Seda Hepsev’s seventh solo exhibition at x-ist “Stranger Than Paradise” meets the audience between October 15 and November 21.
Seda Hepsev’s exhibition titled “Stranger Than Paradise,” inspired by the movie with the same name directed by Jim Jarmusch in 1984, deals with the quest for a flawless therefore impossible space, translocation, transforming the memory and the body in the potential new space, and the processes of reconstruction and persuasion.
In this exhibition, Seda Hepsev, whose works focus on the feminine existence which can carve itself a space, time, and memory by shedding various social experiences and constructs, feeds on the creative power of female bodies in creating their own space. The patterns and paintings of the exhibition comprise imaginary spaces and bodies constructed based on personal and collective stories. The representations of various geographical elements such as the sea, mountains along with the flora, and torn, scattered motifs and figures are all interacting both with the space and each other, embedded in an undefined, ambiguous activity.
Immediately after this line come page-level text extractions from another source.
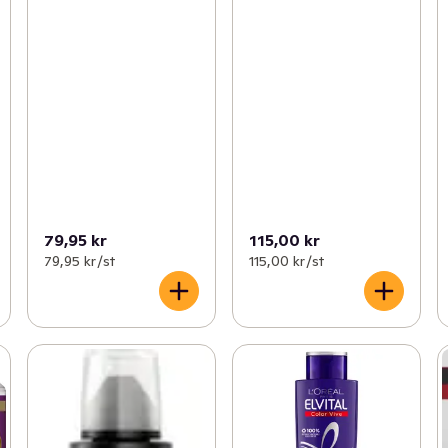
79,95 kr
115,00 kr
79,95 kr /st
115,00 kr /st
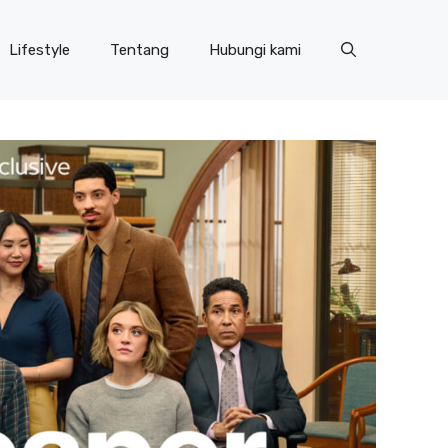
Lifestyle
Tentang
Hubungi kami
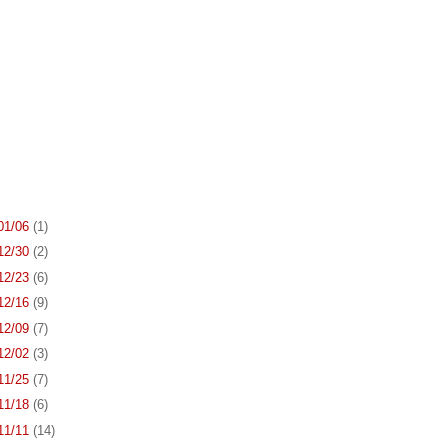
 01/06
(1)
 12/30
(2)
 12/23
(6)
 12/16
(9)
 12/09
(7)
 12/02
(3)
 11/25
(7)
 11/18
(6)
 11/11
(14)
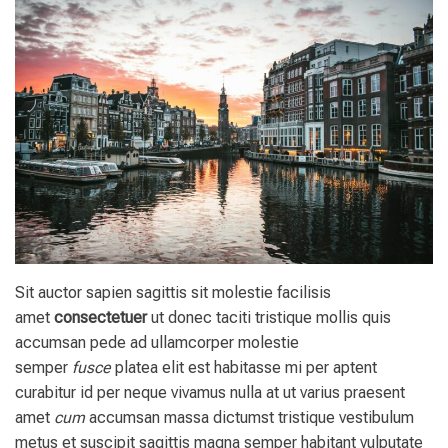
Sit auctor sapien sagittis sit molestie facilisis
amet
consectetuer
ut donec taciti tristique mollis quis
accumsan pede ad ullamcorper molestie
semper
fusce
platea elit est habitasse mi per aptent
curabitur id per neque vivamus nulla at ut varius praesent
amet
cum
accumsan massa dictumst tristique vestibulum
metus et suscipit sagittis magna semper habitant vulputate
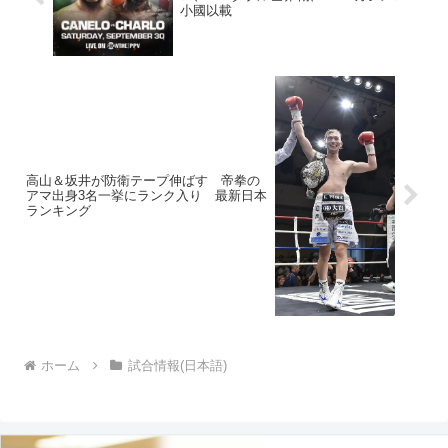
小國以載
高山＆坂井が防衛テープ伸ばす 帝拳の
アマ出身3名一挙にランク入り 最新日本
ランキング
ホーム
試合情報(日本語)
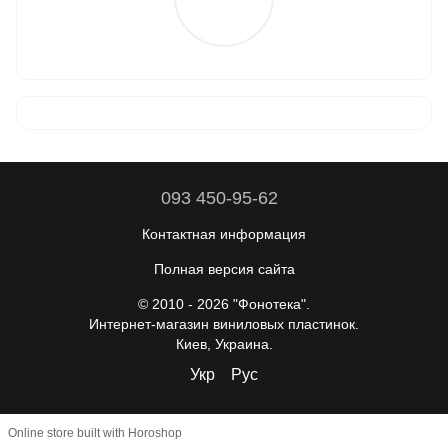
093 450-95-62
Контактная информация
Полная версия сайта
© 2010 - 2026 "Фонотека".
Интернет-магазин виниловых пластинок.
Киев, Украина.
Укр
Рус
Online store built with Horoshop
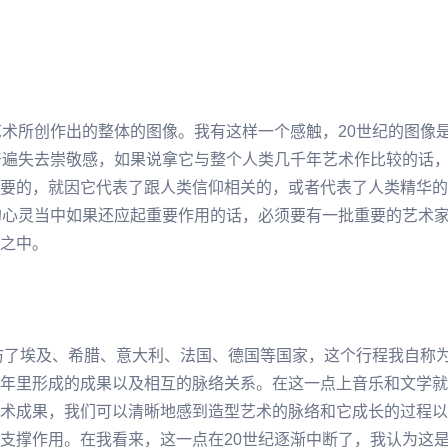
艺术所创作出的整体的图像。我有这样一个感触，20世纪的图像
普遍失去崇敬感，如果说拿它与整个人类几千年艺术作比较的话
要的，就因它代表了跟人类信仰相关的，或者代表了人类精华的
的心灵当中如果还应起重要作用的话，必须要有一批重要的艺术
之中。
走访了埃及、希腊、意大利、法国、德国等国家，这个行程我自称
年里形成的成果以及相互的脉络关系。在这一点上音乐和文学就
术成果，我们可以清晰地感到造型艺术的脉络和它成长的过程以
支撑作用。在我看来，这一点在20世纪逐渐中断了，我认为这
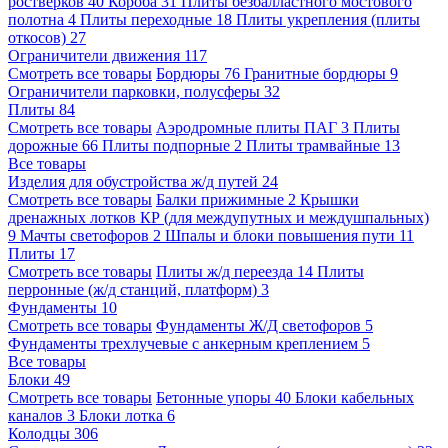
ростверков
40
Короба
31
Плиты безбалластного мостового
полотна
4
Плиты переходные
18
Плиты укрепления (плиты
откосов)
27
Ограничители движения
117
Смотреть все товары
Бордюры
76
Гранитные бордюры
9
Ограничители парковки, полусферы
32
Плиты
84
Смотреть все товары
Аэродромные плиты ПАГ
3
Плиты
дорожные
66
Плиты подпорные
2
Плиты трамвайные
13
Все товары
Изделия для обустройства ж/д путей
24
Смотреть все товары
Балки прижимные
2
Крышки
дренажных лотков КР (для междупутных и междушпальных)
9
Мачты светофоров
2
Шпалы и блоки повышения пути
11
Плиты
17
Смотреть все товары
Плиты ж/д переезда
14
Плиты
перронные (ж/д станций, платформ)
3
Фундаменты
10
Смотреть все товары
Фундаменты Ж/Д светофоров
5
Фундаменты трехлучевые с анкерным креплением
5
Все товары
Блоки
49
Смотреть все товары
Бетонные упоры
40
Блоки кабельных
каналов
3
Блоки лотка
6
Колодцы
306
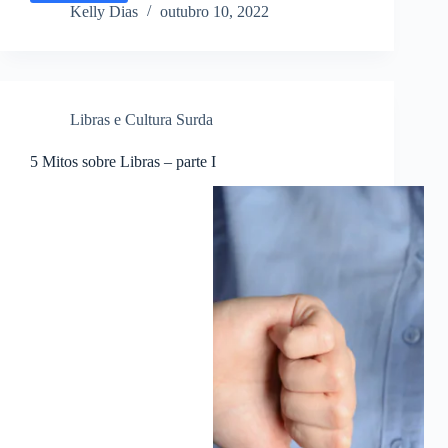
NÃO
Kelly Dias
outubro 10, 2022
É
a
Segunda
Língua
Oficial
Libras e Cultura Surda
do
Brasil
5 Mitos sobre Libras – parte I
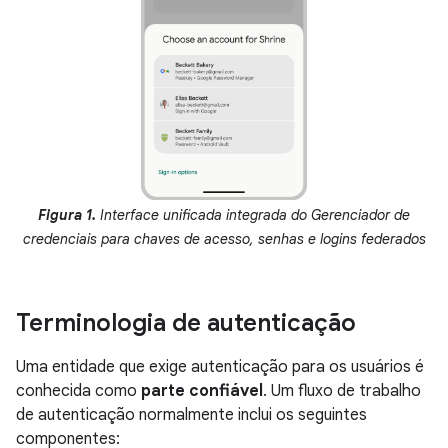
Figura 1.
Interface unificada integrada do Gerenciador de
credenciais para chaves de acesso, senhas e logins federados
Terminologia de autenticação
Uma entidade que exige autenticação para os usuários é
conhecida como
parte confiável
. Um fluxo de trabalho
de autenticação normalmente inclui os seguintes
componentes:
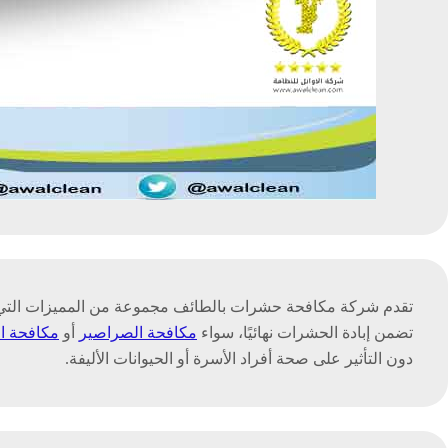
تقدم شركة مكافحة حشرات بالطائف مجموعة من المميزات التي جعل
تضمن إبادة الحشرات نهائيًا، سواء
مكافحة الصراصير
أو
مكافحة ا
دون التأثير على صحة أفراد الأسرة أو الحيوانات الأليفة.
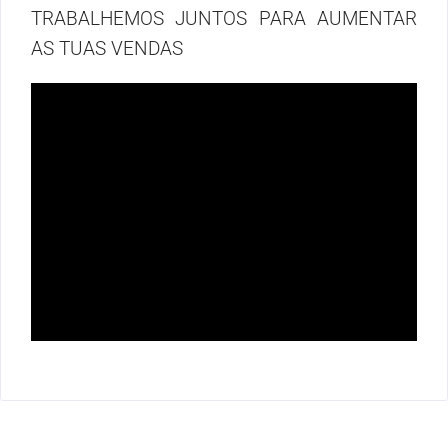
TRABALHEMOS JUNTOS PARA AUMENTAR
AS TUAS VENDAS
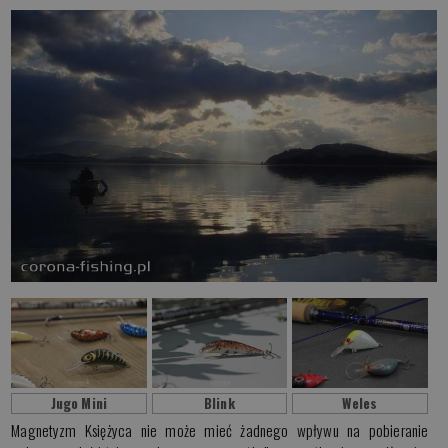
Jugo Mini
Blink
Weles
Magnetyzm Księżyca nie może mieć żadnego wpływu na pobieranie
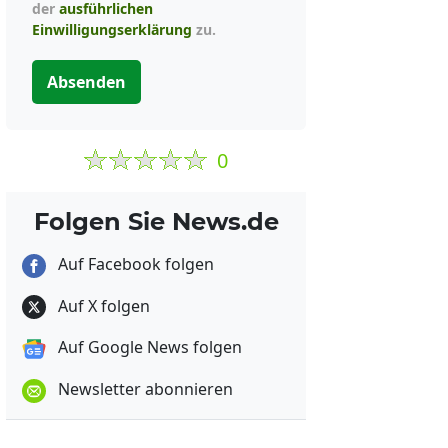
der
ausführlichen
Einwilligungserklärung
zu.
Absenden
0
Folgen Sie News.de
Auf Facebook folgen
Auf X folgen
Auf Google News folgen
Newsletter abonnieren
In his essay “No Place for them in Our Minds,” Adorno talks about things that keep going just as thoughts and recollections when he says that even the “non-reified” or the uncountable and non-quantifiable has an end. He believes that home is in the past and that it’s a part of ethics not to see our house as our home or not to feel at home there. The journey of the exhibition “Stranger Than Paradise” is shaped by this definition or lack thereof.
Consisting of paintings, patterns, and objects, the exhibition is composed of four installations titled “Preparation”, “Journey”, “Paradise”, and “A Year Later.” Although the titles create a sense of sequence, the construction of the exhibition and the incomplete images spilling over the paper or the canvas prevent certainty, framework, and borders. The element of water which provides journey and translocation in the exhibition opens the door for movement with figures placed near water, sea, or rivers.
Starting from the idea of plurality, lightness, ambiguity, and non-centrality embedded in the journey of three strangers between three cities in the movie “Stranger Than Paradise,” Seda Hepsev’s seventh solo exhibition at x-ist can be visited between October 15 and November 21, 2020.